Why does Rust performance of `Arc` vs `Rc` vary with the size of the referenced vector?

1.1k Views Asked by At

While doing the rustlings exercises on smart pointers, I was wondering what the performance cost of using an Arc which references a list of numbers is if multiple threads are reading this list.

So I created a simple program based on the Arc exercise. It calculates the sum of numbers in a vector, first ten times in one thread using Rc and taking the average time, then ten times in ten parallel threads using Arc, and compares the times taken:

use std::sync::Arc;
use std::rc::Rc;
use std::thread;
use std::time::Instant;

fn main() {
    let numbers: Vec<_> = (0..1_000_000_u128).collect();
    let shared_arc = Arc::new(numbers.clone());
    let shared_rc = Rc::new(numbers);

    let mut joinhandles = Vec::new();

    // Test Rc
    let start = Instant::now();

    for _ in 0..10 {
        (*shared_rc).iter().sum::<u128>();
    }

    let t1 = start.elapsed();
    println!("{:?}", t1 / 10);


    // Test Arc
    let t2 = Instant::now();

    for _ in 0..10 {
        let thread_numbers = Arc::clone(&shared_arc);

        joinhandles.push(thread::spawn(move || {
            (*thread_numbers).iter().sum::<u128>();
        }))
    }

    // Join all threads
    for handle in joinhandles {
        handle.join().unwrap();
    }

    let t3 = t2.elapsed();
    println!("{:?}",  t3);
}

I ran this program for varying sizes of the numbers vector and consistently found run times such as:

Size numbers Time Rc Time Arc
1 000 000 4.7 ms 8.5 ms
10 000 000 47 ms 99 ms
100 000 000 497 ms 1088 ms

The threads using the Arc typically take twice as long as the thread that just uses Rc!
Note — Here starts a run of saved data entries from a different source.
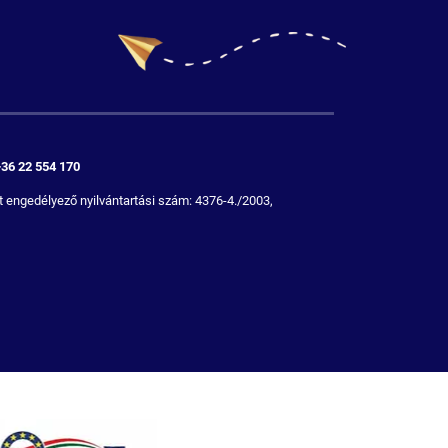
+36 22 554 170
 engedélyező nyilvántartási szám: 4376-4./2003,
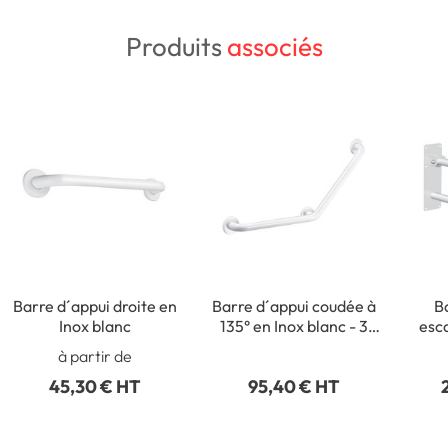
Produits
associés
Barre d´appui droite en
Barre d´appui coudée à
B
Inox blanc
135° en Inox blanc - 3
esc
points de fixation
à partir de
45,30 € HT
95,40 € HT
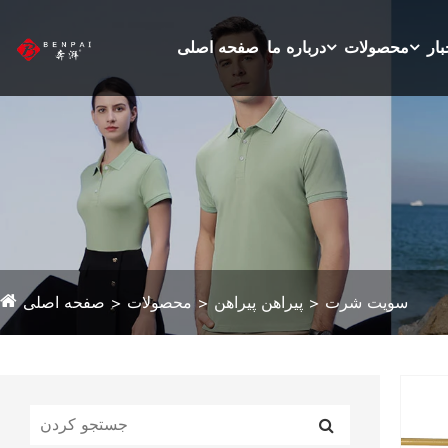
بار
محصولات
درباره ما
صفحه اصلی
سویت شرت
پیراهن پیراهن
محصولات
صفحه اصلی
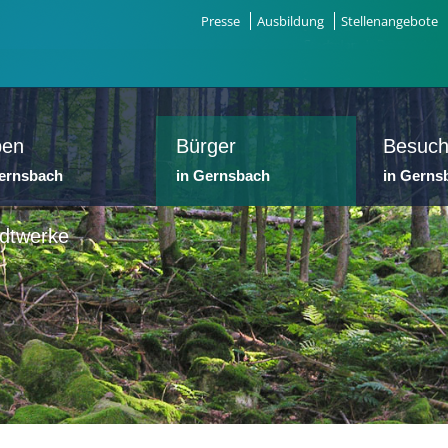
Presse
Ausbildung
Stellenangebote
ben
Bürger
Besuch
Gernsbach
in Gernsbach
in Gerns
dtwerke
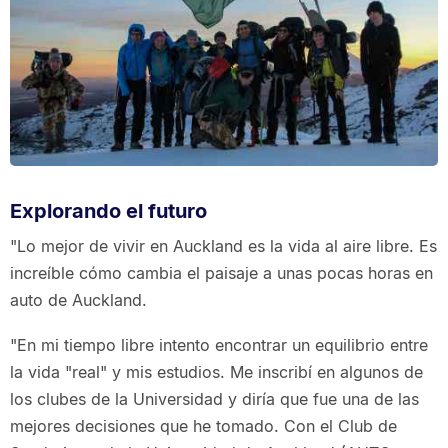
Explorando el futuro
"Lo mejor de vivir en Auckland es la vida al aire libre. Es
increíble cómo cambia el paisaje a unas pocas horas en
auto de Auckland.
"En mi tiempo libre intento encontrar un equilibrio entre
la vida "real" y mis estudios. Me inscribí en algunos de
los clubes de la Universidad y diría que fue una de las
mejores decisiones que he tomado. Con el Club de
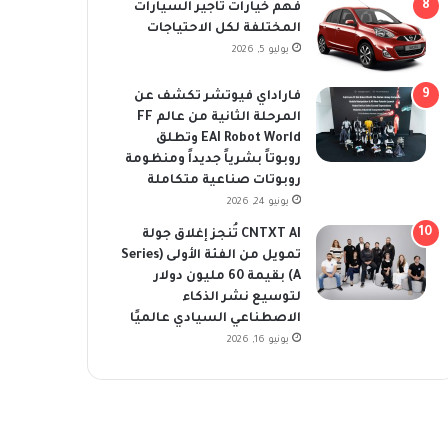
فهم خيارات تأجير السيارات
المختلفة لكل الاحتياجات
يوليو 5, 2026
فاراداي فيوتشر تكشف عن
المرحلة الثانية من عالم FF
EAI Robot World وتطلق
روبوتاً بشرياً جديداً ومنظومة
روبوتات صناعية متكاملة
يونيو 24, 2026
CNTXT AI تُنجز إغلاق جولة
تمويل من الفئة الأولى (Series
A) بقيمة 60 مليون دولار
لتوسيع نشر الذكاء
الاصطناعي السيادي عالميًا
يونيو 16, 2026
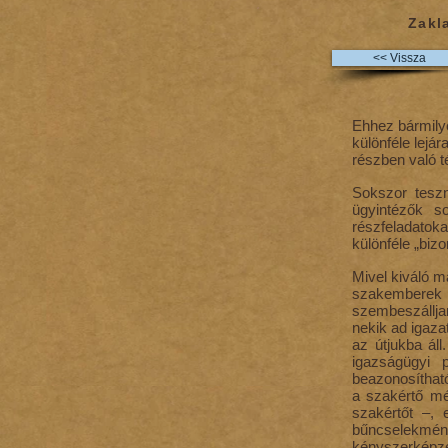
Zakl
<< Vissza
Ehhez bármilye
különféle lejá
részben való t
Sokszor teszn
ügyintézők s
részfeladatoka
különféle „bizo
Mivel kiváló m
szakemberek k
szembeszállja
nekik ad igaza
az útjukba ál
igazságügyi 
beazonosíthat
a szakértő még
szakértőt –, 
bűncselekmény
kényszerképzet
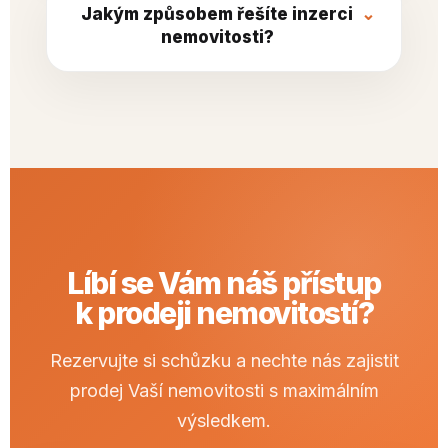
Jakým způsobem řešíte inzerci
nemovitosti?
Líbí se Vám náš přístup
k prodeji nemovitostí?
Rezervujte si schůzku a nechte nás zajistit
prodej Vaší nemovitosti s maximálním
výsledkem.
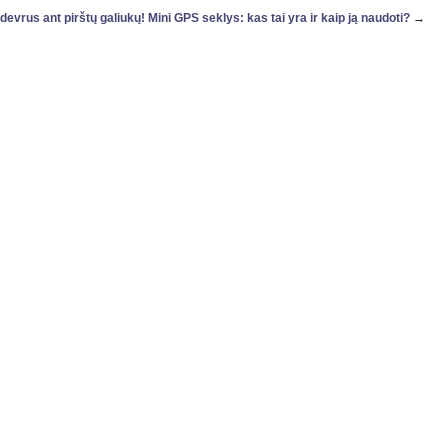
evrus ant pirštų galiukų!
Mini GPS seklys: kas tai yra ir kaip ją naudoti?
→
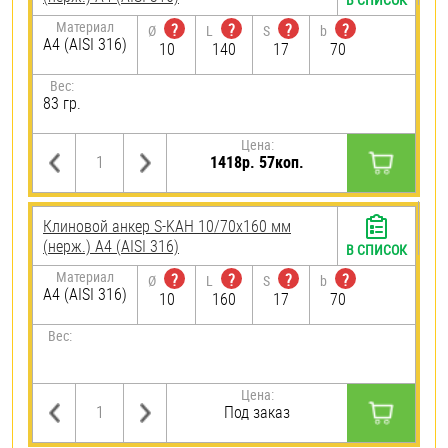
Материал
?
?
?
?
Ø
L
S
b
A4 (AISI 316)
10
140
17
70
Вес:
83 гр.
Цена:
1418р. 57коп.
Клиновой анкер S-KAH 10/70х160 мм
(нерж.) A4 (AISI 316)
В СПИСОК
Материал
?
?
?
?
Ø
L
S
b
A4 (AISI 316)
10
160
17
70
Вес:
Цена:
Под заказ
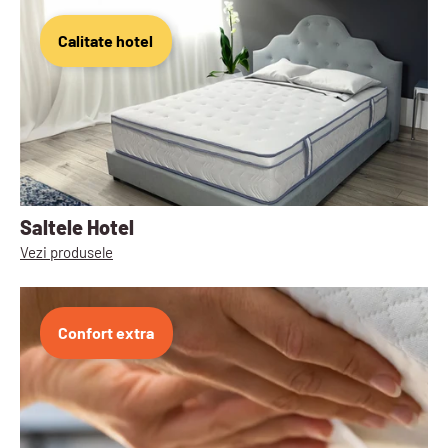
Calitate hotel
Saltele Hotel
Vezi produsele
Confort extra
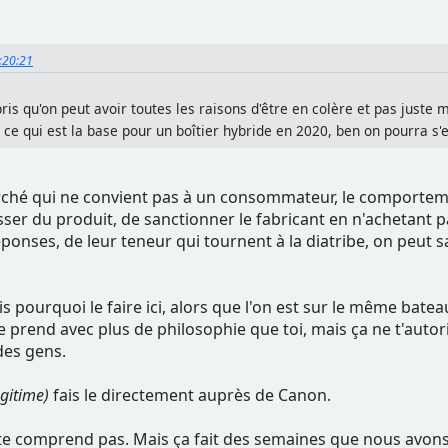
4:20:21
is qu'on peut avoir toutes les raisons d'être en colère et pas just
e qui est la base pour un boîtier hybride en 2020, ben on pourra s'
rché qui ne convient pas à un consommateur, le comportem
ser du produit, de sanctionner le fabricant en n'achetant pa
éponses, de leur teneur qui tournent à la diatribe, on peut
s pourquoi le faire ici, alors que l'on est sur le même batea
le prend avec plus de philosophie que toi, mais ça ne t'autori
des gens.
égitime)
fais le directement auprès de Canon.
 te comprend pas. Mais ça fait des semaines que nous avons 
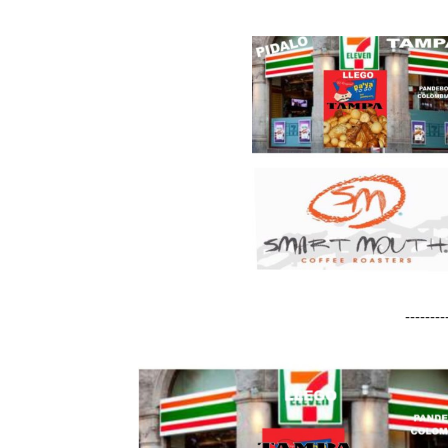
-------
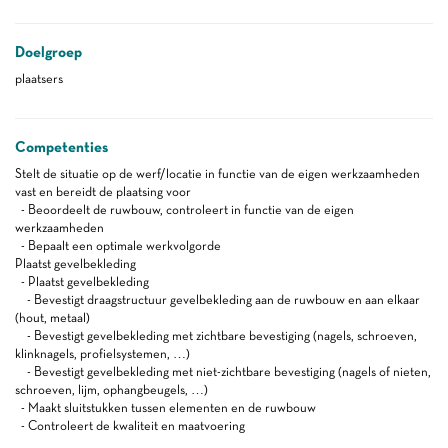
Doelgroep
plaatsers
Competenties
Stelt de situatie op de werf/locatie in functie van de eigen werkzaamheden
vast en bereidt de plaatsing voor
- Beoordeelt de ruwbouw, controleert in functie van de eigen
werkzaamheden
- Bepaalt een optimale werkvolgorde
Plaatst gevelbekleding
- Plaatst gevelbekleding
- Bevestigt draagstructuur gevelbekleding aan de ruwbouw en aan elkaar
(hout, metaal)
- Bevestigt gevelbekleding met zichtbare bevestiging (nagels, schroeven,
klinknagels, profielsystemen, …)
- Bevestigt gevelbekleding met niet-zichtbare bevestiging (nagels of nieten,
schroeven, lijm, ophangbeugels, …)
- Maakt sluitstukken tussen elementen en de ruwbouw
- Controleert de kwaliteit en maatvoering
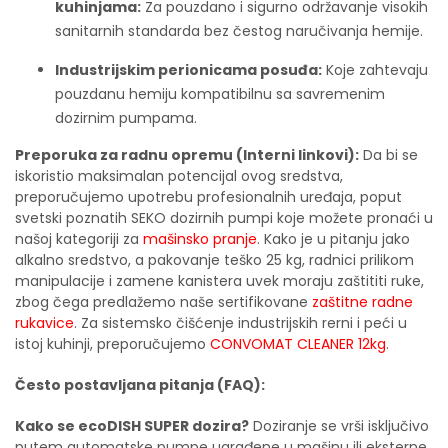
kuhinjama:
Za pouzdano i sigurno održavanje visokih
sanitarnih standarda bez čestog naručivanja hemije.
Industrijskim perionicama posuđa:
Koje zahtevaju
pouzdanu hemiju kompatibilnu sa savremenim
dozirnim pumpama.
Preporuka za radnu opremu (Interni linkovi):
Da bi se
iskoristio maksimalan potencijal ovog sredstva,
preporučujemo upotrebu profesionalnih uređaja, poput
svetski poznatih SEKO dozirnih pumpi koje možete pronaći u
našoj kategoriji za
mašinsko pranje
. Kako je u pitanju jako
alkalno sredstvo, a pakovanje teško 25 kg, radnici prilikom
manipulacije i zamene kanistera uvek moraju zaštititi ruke,
zbog čega predlažemo naše sertifikovane
zaštitne radne
rukavice
. Za sistemsko čišćenje industrijskih rerni i peći u
istoj kuhinji, preporučujemo
CONVOMAT CLEANER 12kg
.
Često postavljana pitanja (FAQ):
Kako se ecoDISH SUPER dozira?
Doziranje se vrši isključivo
putem automatske pumpe ugrađene u mašinu ili eksterne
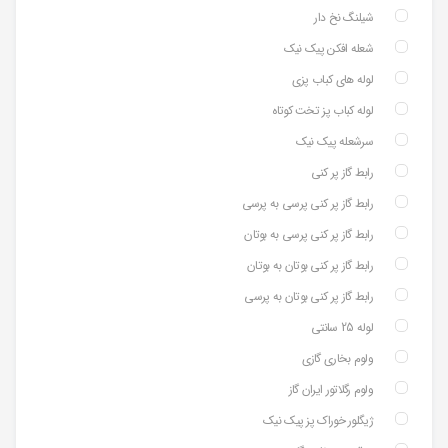
شیلنگ نخ دار
شعله افکن پیک نیک
لوله های کباب پزی
لوله کباب پز تخت کوتاه
سرشعله پیک نیک
رابط گاز پر کنی
رابط گاز پر کنی پرسی به پرسی
رابط گاز پر کنی پرسی به بوتان
رابط گاز پر کنی بوتان به بوتان
رابط گاز پر کنی بوتان به پرسی
لوله 25 سانتی
ولوم بخاری گازی
ولوم رگلاتور ایران گاز
ژیگلور خوراک پز پیک نیک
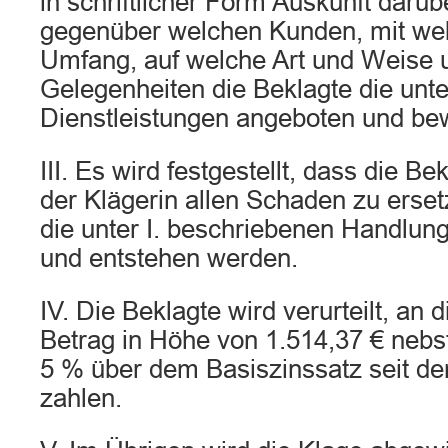
in schriftlicher Form Auskunft darübe
gegenüber welchen Kunden, mit wel
Umfang, auf welche Art und Weise 
Gelegenheiten die Beklagte die unter
Dienstleistungen angeboten und be
III. Es wird festgestellt, dass die Bek
der Klägerin allen Schaden zu erset
die unter I. beschriebenen Handlun
und entstehen werden.
IV. Die Beklagte wird verurteilt, an 
Betrag in Höhe von 1.514,37 € nebs
5 % über dem Basiszinssatz seit d
zahlen.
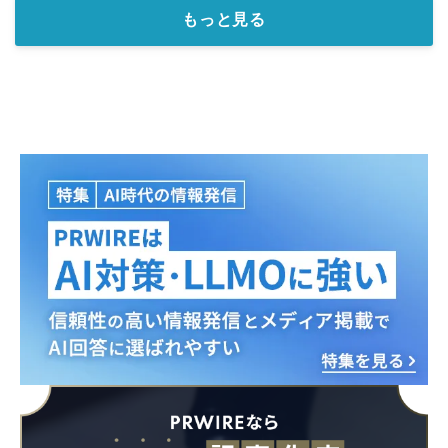
もっと見る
From my understanding, Arc only differs from Rc in that Arc updates its reference count in a thread-safe way, but Rc doesn't. I'd then expect the performance cost of Arc to vary with the number of threads (specifically the number of calls to Arc::clone in the code above), but not with the size of the vector that either reference counter is referring to.

I guess the solution is either of the following:

  • The performance cost is actually due to the threaded nature of the above test with Arc; I'm not sure how threads works exactly
  • The (A)Rc-object is somehow edited every time a thread dereferences it. If so, why?

But which is it? I'd love to hear your thoughts!

Edit:

To clarify, this was run without compiler optimisation. My CPU is an i7 8700K (6 cores, 12 threads, 12 MB cache).

1

There are 1 best solutions below

3
prog-fh On

You are not comparing Arc against Rc but rather parallel vs serial execution. In your first loop, if you use shared_arc instead of shared_rc, you will probably not see any difference in performances.

Moreover, the sums you wrote could not be generated by the compiler, because their result is discarded. You should wrap them in std::hint::black_box(). You run with --release, don't you ?

During serial execution, the 16MB array probably stands in L3 cache and since the traversal is straightforward, the prefetch will probably be optimal for L1/L2 caches. Then this computation runs at full speed.

Depending on your hardware architecture, especially if you have more threads than hardware cores, these threads will probably «fight» for the cores. These context switches will probably degrade performance because of L1/L2 cache-trashing : prefetched data for one thread will be evicted from the L1/L2 cache after the context switch in order to load the relevant data for the new running thread, and so on at the next context switch. When the array is bigger, the same problem also occurs with the L3 cache.

In general, when a problem is memory-bound (much of the time is spent in loading data, not actually computing), parallelisation does not help much (the memory bandwidth cannot go further, except on NUMA systems) and could even degrade performance due to cache-trashing if too many threads are involved. Moreover, if the OS schedules two threads on the same hardware core, the competition will be tough between them. From my experience, I achieve optimal parallel performance in computation when binding carefully the threads to distinct CPU cores (assuming there are no other CPU-intensive tasks in the system).


Hey, but I didn't realise at first sight: your serial performance result is divided by ten, but not the parallel one. Then the parallel execution is actually much faster than the serial one. The acceleration is not ideal (×N for N threads) because there are always some overheads (thread management/scheduling, competition for cache and memory bandwidth...).
But, above all here, the problem is clearly memory-bound (perf says so), thus we cannot expect the ten threads to obtain ten times more data in the same amount of time.